Mr. St. Paul stayed to dinner that day, being invited by Money without ceremony, and accepting the invitation in the easiest way. Victor Heron declined to remain. The family and Minola, with Mr. St. Paul, made up the party. St. Paul was very attentive to Mrs. Money, who appeared to be delighted with him. He talked all through the dinner—he hardly ever stopped; he had an adventure in Texas, or in Mexico, or in the South Sea Islands, apropos of everything; he seemed equally pleased whether his listeners believed or disbelieved his stories, and he talked of his own affairs with a cool frankness, as if he was satisfied that all the world must know everything about him, and that he might as well speak bluntly out. He could not be called cynical in manner, for cynicism presupposes a sort of affectation, a defiance, or a deliberate pose of some kind, and St. Paul seemed absolutely without affectation—completely self-satisfied and easy. Victor had spoken of him as "a rowdy—that's all." But that was not all. He was—if such a phrase could be tolerated—a "gentleman rowdy." His morals and his code of honor seemed to be those of a Mexican horse-stealer, and yet anybody must have known that he was by birth and early education an English gentleman.
"I don't think I know a soul about town," he said. "I looked in at the club once or twice—always kept up my subscription there during my worst of times—and I didn't see a creature I could recollect. I dare say the people who know my brother won't care to know me. I did leave such a deuce of a reputation behind me; and they'll all be sure to think I haven't got a red cent—a penny, I mean. There they are mistaken. Somehow the money-making gift grows on you out West."
"Why don't you settle down?" Money asked. "Get into Parliament, marry, range yourself, and all that—make up with your brother and be all right. You have plenty of time before you yet."
"My good fellow, what do you call plenty of time? Look at me—I'm as bald as if I were a judge."
"Oh, bald! that's nothing. Everybody is bald nowadays."
"But I'm thirty-five! Thirty-five—think of that, young ladies! a grizzled, grim old fogey—what is it Thackeray says?—all girls know Thackeray—who on earth would marry me? My brother and his wife have given me such a shockingly bad character. Some of it I deserved, perhaps; some of it I didn't. They think I have disgraced the family name, I dare say. What did the family name do for me I should like to know? Out in Texas we didn't care much about family names."
"I entirely agree with your view of things, Mr. St. Paul," Mrs. Money said in her soft melancholy tone. "England is destroyed by caste and class. I honor a man of family who has the spirit to put away such ideas."

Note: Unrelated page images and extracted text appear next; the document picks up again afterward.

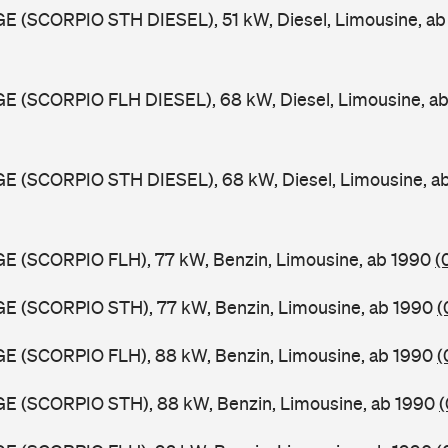
GE (SCORPIO STH DIESEL), 51 kW, Diesel, Limousine, a
GE (SCORPIO FLH DIESEL), 68 kW, Diesel, Limousine, a
GE (SCORPIO STH DIESEL), 68 kW, Diesel, Limousine, a
GE (SCORPIO FLH), 77 kW, Benzin, Limousine, ab 1990
(
GE (SCORPIO STH), 77 kW, Benzin, Limousine, ab 1990
(
GE (SCORPIO FLH), 88 kW, Benzin, Limousine, ab 1990
(
GE (SCORPIO STH), 88 kW, Benzin, Limousine, ab 1990
(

"Oh, it would be all well enough if one were the eldest brother, and had the money, and all that. I should like to be the Duke, I dare say, well enough. But I can't be that, and I've been very happy hunting buffaloes for months together, and no one but an old Indian to speak to. I don't disgrace the Duke's family name, for I've dropped it, nor any courtesy title, for I don't use any. I believe they have forgotten me altogether in Keeton. Miss Grey tells me so."
"Excuse me," Minola said. "I didn't say that, for I didn't know. I only said I didn't remember hearing of you by your present name; but I didn't know any of the family at the Castle. We belonged to the townspeople, and were not likely to have much acquaintance with the Castle."
"Except at election time—I know," St. Paul said with a laugh. "Well, I'm worse off now, for they won't know me even at election time."